TASK STATEMENT: When you reach the line containing "לחופה צחורה או" in the entries below, begin reproducing lines exactly, and stop once the line containing "לפגוש את ההוא" is done.

INFORMATION SHOWN:
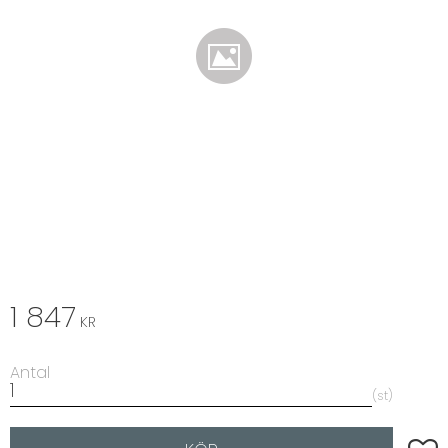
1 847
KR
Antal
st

---

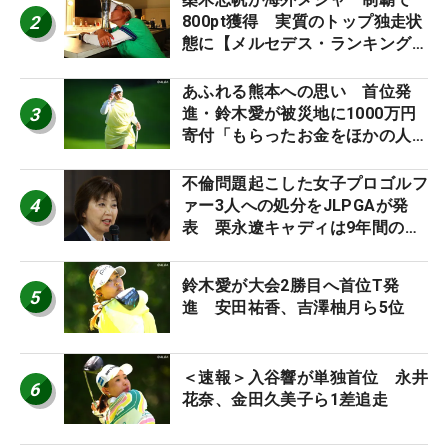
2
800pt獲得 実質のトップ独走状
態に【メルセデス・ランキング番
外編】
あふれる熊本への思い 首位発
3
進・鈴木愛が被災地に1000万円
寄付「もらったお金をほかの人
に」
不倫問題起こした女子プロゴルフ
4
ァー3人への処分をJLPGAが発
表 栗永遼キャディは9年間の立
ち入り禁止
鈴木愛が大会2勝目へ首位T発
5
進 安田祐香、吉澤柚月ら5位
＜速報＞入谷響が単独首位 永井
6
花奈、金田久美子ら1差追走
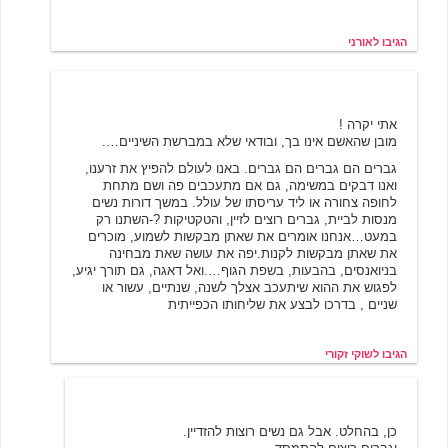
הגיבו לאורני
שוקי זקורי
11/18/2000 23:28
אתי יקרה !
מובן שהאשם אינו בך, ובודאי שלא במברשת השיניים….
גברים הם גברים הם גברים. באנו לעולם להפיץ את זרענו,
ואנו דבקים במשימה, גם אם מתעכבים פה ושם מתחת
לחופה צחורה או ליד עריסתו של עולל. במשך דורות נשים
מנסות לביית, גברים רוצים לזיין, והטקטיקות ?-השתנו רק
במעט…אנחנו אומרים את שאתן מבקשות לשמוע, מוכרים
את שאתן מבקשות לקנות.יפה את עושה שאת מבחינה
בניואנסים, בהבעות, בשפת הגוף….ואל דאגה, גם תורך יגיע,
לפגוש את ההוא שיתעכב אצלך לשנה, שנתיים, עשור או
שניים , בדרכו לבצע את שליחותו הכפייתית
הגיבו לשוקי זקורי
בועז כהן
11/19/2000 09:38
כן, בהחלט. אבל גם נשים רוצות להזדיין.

* * *

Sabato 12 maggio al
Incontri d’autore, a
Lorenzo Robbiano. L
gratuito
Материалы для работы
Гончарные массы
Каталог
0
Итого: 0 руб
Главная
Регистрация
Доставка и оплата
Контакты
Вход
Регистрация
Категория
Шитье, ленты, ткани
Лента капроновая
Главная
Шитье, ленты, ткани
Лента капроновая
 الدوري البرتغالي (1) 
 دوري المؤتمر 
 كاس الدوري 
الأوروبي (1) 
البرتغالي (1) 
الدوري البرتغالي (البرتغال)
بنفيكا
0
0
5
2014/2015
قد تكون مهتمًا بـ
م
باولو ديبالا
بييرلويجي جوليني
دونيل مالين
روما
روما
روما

SOLVED EXERCISE:
לחופה צחורה או ליד עריסתו של עולל. במשך דורות נשים
מנסות לביית, גברים רוצים לזיין, והטקטיקות ?-השתנו רק
במעט…אנחנו אומרים את שאתן מבקשות לשמוע, מוכרים
את שאתן מבקשות לקנות.יפה את עושה שאת מבחינה
בניואנסים, בהבעות, בשפת הגוף….ואל דאגה, גם תורך יגיע,
לפגוש את ההוא שיתעכב אצלך לשנה, שנתיים, עשור או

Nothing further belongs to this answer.